Can graph databases enable whole new classes of event analytics?
With Snowplow, we want to empower our users to get the most out of their data. Where your data lives has big implications for the types of query and therefore analyses you can run on it.
Most of the time, we’re analysing data with SQL, and specifically, in Amazon Redshift. This is great a whole class of OLAP style analytics – it enables us to slice and dice different combinations of dimensions and metrics, for users, sessions, pages and other entities that we care about.
However, when we’re doing event analytics, we often want to understand the sequence that events have occurred in.
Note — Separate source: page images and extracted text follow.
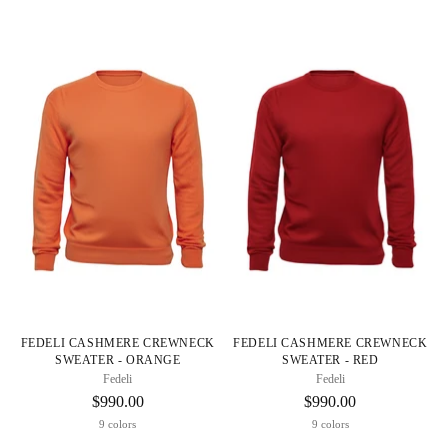
FEDELI CASHMERE CREWNECK
FEDELI CASHMERE CREWNECK
SWEATER - ORANGE
SWEATER - RED
Fedeli
Fedeli
$990.00
$990.00
9 colors
9 colors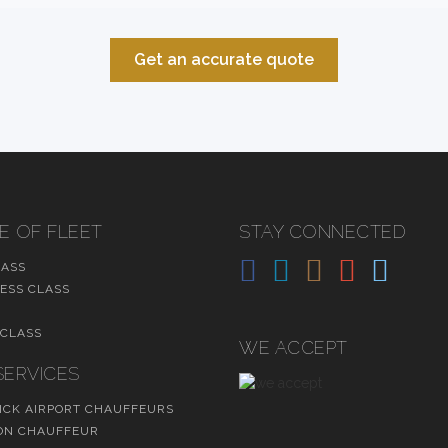
Get an accurate quote
E OF FLEET
STAY CONNECTED
LASS
ESS CLASS
 CLASS
WE ACCEPT
SERVICES
CK AIRPORT CHAUFFEURS
N CHAUFFEUR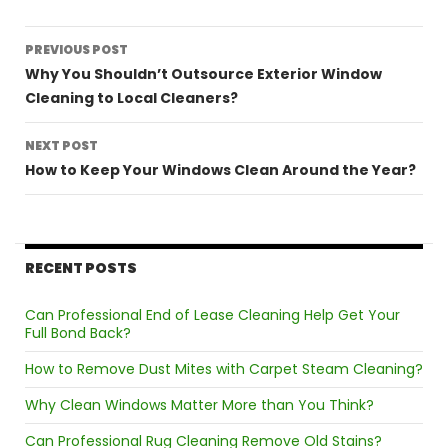
Post
PREVIOUS POST
navigation
Why You Shouldn’t Outsource Exterior Window
Cleaning to Local Cleaners?
NEXT POST
How to Keep Your Windows Clean Around the Year?
RECENT POSTS
Can Professional End of Lease Cleaning Help Get Your
Full Bond Back?
How to Remove Dust Mites with Carpet Steam Cleaning?
Why Clean Windows Matter More than You Think?
Can Professional Rug Cleaning Remove Old Stains?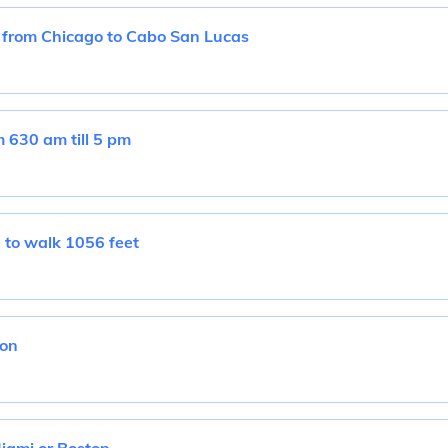
t from Chicago to Cabo San Lucas
630 am till 5 pm
 to walk 1056 feet
don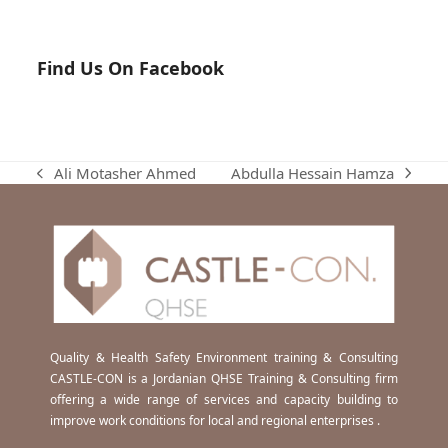
Find Us On Facebook
Abdulla Hessain Hamza
Ali Motasher Ahmed
next
previous
post:
post:
Quality & Health Safety Environment training & Consulting
CASTLE-CON is a Jordanian QHSE Training & Consulting firm
offering a wide range of services and capacity building to
improve work conditions for local and regional enterprises .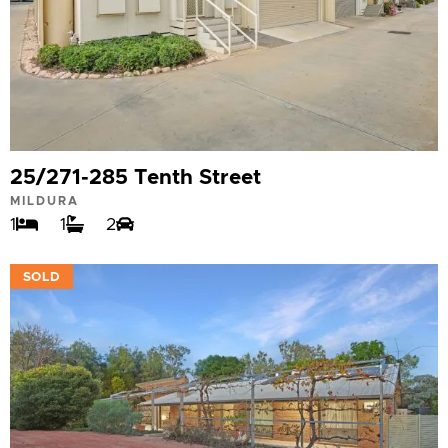
25/271-285 Tenth Street
MILDURA
1
1
2
VIEW
SOLD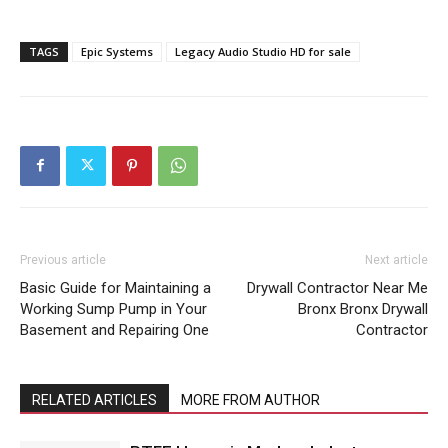
TAGS
Epic Systems
Legacy Audio Studio HD for sale
Previous article
Next article
Basic Guide for Maintaining a
Drywall Contractor Near Me
Working Sump Pump in Your
Bronx Bronx Drywall
Basement and Repairing One
Contractor
RELATED ARTICLES
MORE FROM AUTHOR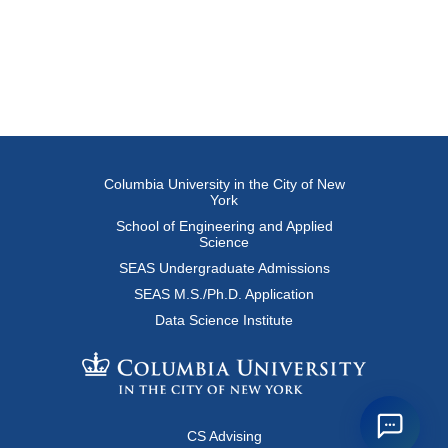
Columbia University in the City of New
York
School of Engineering and Applied
Science
SEAS Undergraduate Admissions
SEAS M.S./Ph.D. Application
Data Science Institute
CS Advising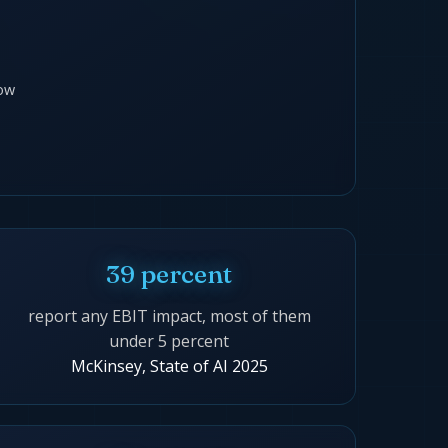
ow
39 percent
report any EBIT impact, most of them
under 5 percent
McKinsey, State of AI 2025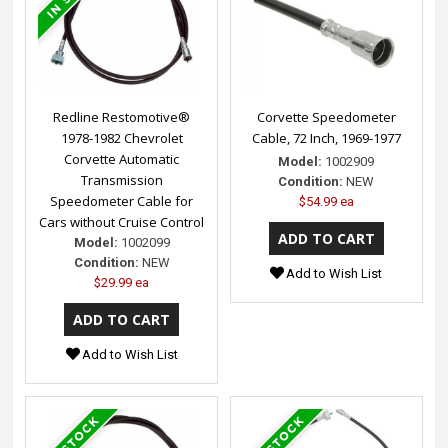
Redline Restomotive®
Corvette Speedometer
1978-1982 Chevrolet
Cable, 72 Inch, 1969-1977
Corvette Automatic
Model:
1002909
Transmission
Condition:
NEW
Speedometer Cable for
$54.99 ea
Cars without Cruise Control
Model:
1002099
Condition:
NEW
Add to Wish List
$29.99 ea
Add to Wish List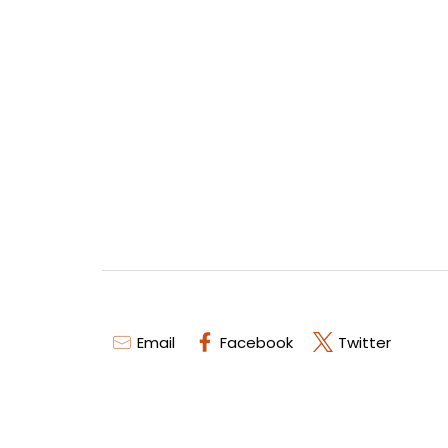
Email
Facebook
Twitter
We might want to know, for example:
- How long does it take users to get from point A to point B on our website or mobile app?
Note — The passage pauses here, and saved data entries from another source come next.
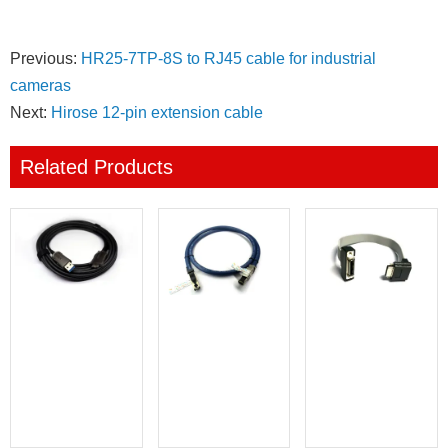
Previous:
HR25-7TP-8S to RJ45 cable for industrial
cameras
Next:
Hirose 12-pin extension cable
Related Products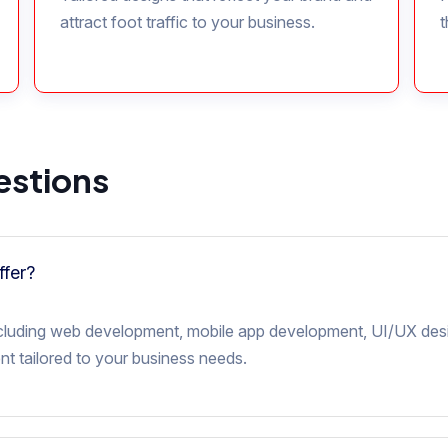
attract foot traffic to your business.
t
estions
ffer?
 including web development, mobile app development, UI/UX des
t tailored to your business needs.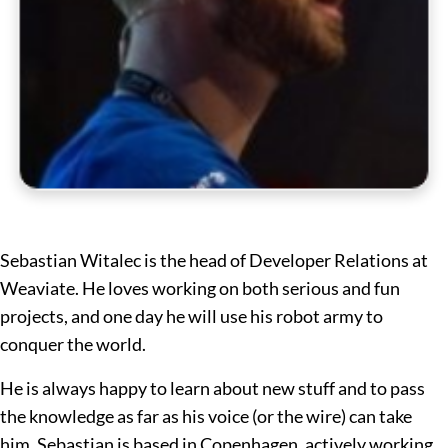
Sebastian Witalec is the head of Developer Relations at
Weaviate. He loves working on both serious and fun
projects, and one day he will use his robot army to
conquer the world.
He is always happy to learn about new stuff and to pass
the knowledge as far as his voice (or the wire) can take
him. Sebastian is based in Copenhagen, actively working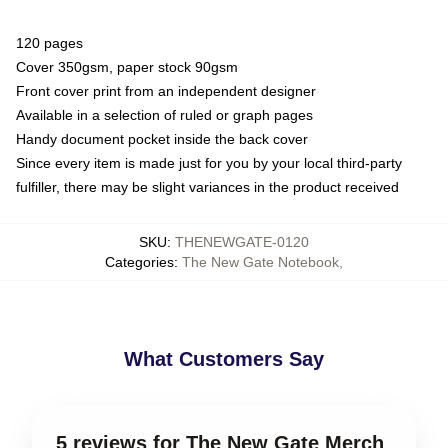
120 pages
Cover 350gsm, paper stock 90gsm
Front cover print from an independent designer
Available in a selection of ruled or graph pages
Handy document pocket inside the back cover
Since every item is made just for you by your local third-party
fulfiller, there may be slight variances in the product received
SKU
:
THENEWGATE-0120
Categories
:
The New Gate Notebook
,
What Customers Say
5 reviews for The New Gate Merch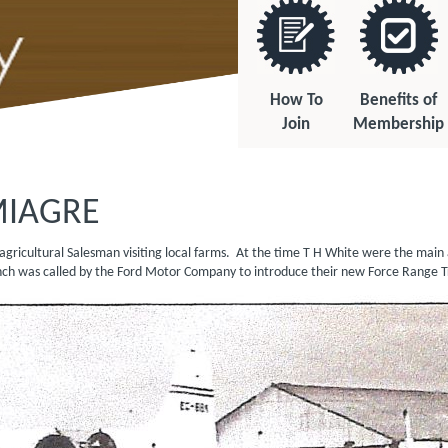
How To
Benefits of
Join
Membership
MIAGRE
r agricultural Salesman visiting local farms. At the time T H White were the ma
 Launch was called by the Ford Motor Company to introduce their new Fo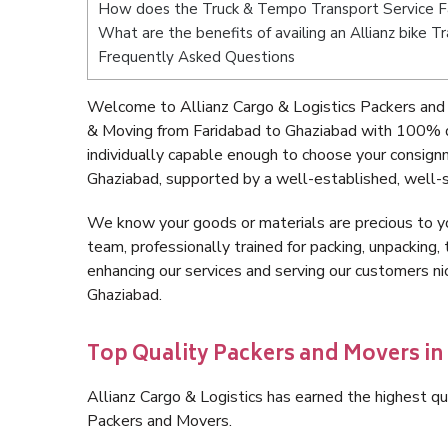
How does the Truck & Tempo Transport Service F
What are the benefits of availing an Allianz bike 
Frequently Asked Questions
Welcome to Allianz Cargo & Logistics Packers and 
& Moving from Faridabad to Ghaziabad with 100% q
individually capable enough to choose your consign
Ghaziabad, supported by a well-established, well-s
We know your goods or materials are precious to y
team, professionally trained for packing, unpacking, 
enhancing our services and serving our customers n
Ghaziabad.
Top Quality Packers and Movers in
Allianz Cargo & Logistics has earned the highest qua
Packers and Movers.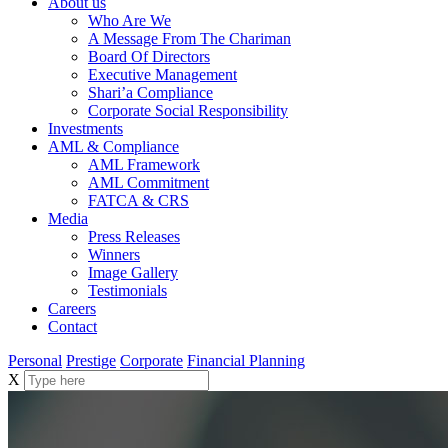
About us
Who Are We
A Message From The Chariman
Board Of Directors
Executive Management
Shari’a Compliance
Corporate Social Responsibility
Investments
AML & Compliance
AML Framework
AML Commitment
FATCA & CRS
Media
Press Releases
Winners
Image Gallery
Testimonials
Careers
Contact
Personal
Prestige
Corporate
Financial Planning
X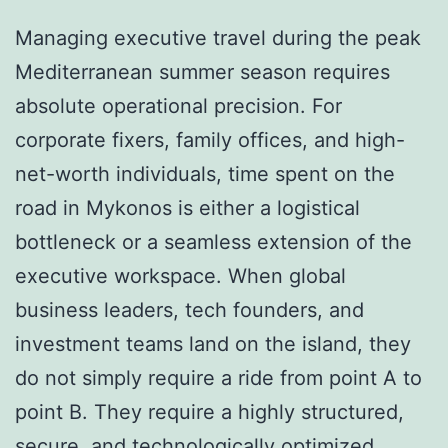
Managing executive travel during the peak
Mediterranean summer season requires
absolute operational precision. For
corporate fixers, family offices, and high-
net-worth individuals, time spent on the
road in Mykonos is either a logistical
bottleneck or a seamless extension of the
executive workspace. When global
business leaders, tech founders, and
investment teams land on the island, they
do not simply require a ride from point A to
point B. They require a highly structured,
secure, and technologically optimized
- What are the different paths that people take to get to point C?
- What are the different paths that people take from point D?
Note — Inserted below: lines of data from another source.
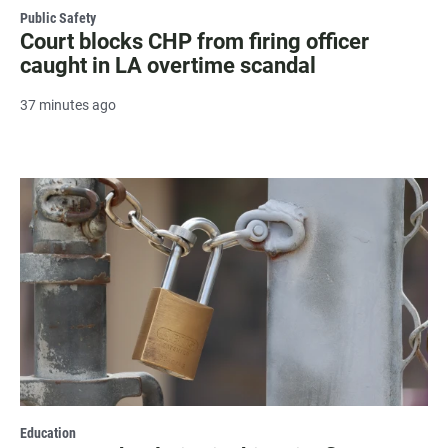
Public Safety
Court blocks CHP from firing officer
caught in LA overtime scandal
37 minutes ago
Education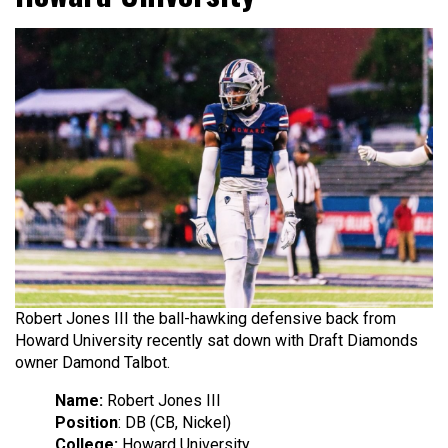
Robert Jones III the ball-hawking defensive back from
Howard University recently sat down with Draft Diamonds
owner Damond Talbot.
Name:
Robert Jones III
Position
: DB (CB, Nickel)
College:
Howard University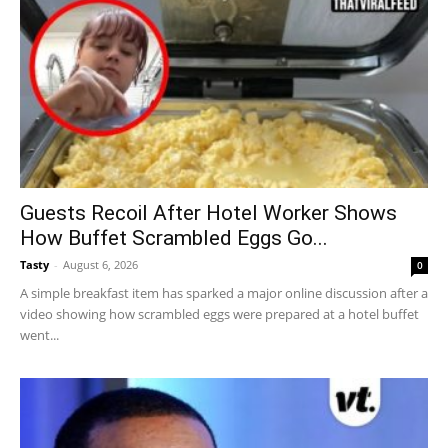
Guests Recoil After Hotel Worker Shows
How Buffet Scrambled Eggs Go...
Tasty
-
August 6, 2026
0
A simple breakfast item has sparked a major online discussion after a
video showing how scrambled eggs were prepared at a hotel buffet
went...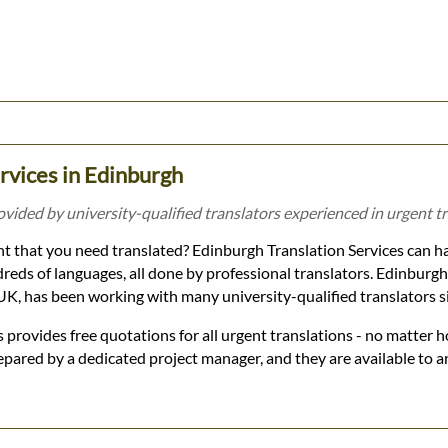
rvices in Edinburgh
ovided by university-qualified translators experienced in urgent tr
 that you need translated? Edinburgh Translation Services can ha
dreds of languages, all done by professional translators. Edinburg
r UK, has been working with many university-qualified translators 
 provides free quotations for all urgent translations - no matter h
epared by a dedicated project manager, and they are available to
This type of pathing analysis is not well supported by traditional SQL databases. That’s because organising data in a tabular structure means you have to do multiple table scans and execute expensive window functions to first order events by user, and then sequence them.
Graph databases represent a new approach to storing and querying data. We’ve started experimenting with using them to try answering some of the questions above. In this blog post, we’ll cover the basics of graph databases, and start to explore some of the experimentation we’ve done with Neo4J in particular. We’ll follow this blog post with more detailed examples.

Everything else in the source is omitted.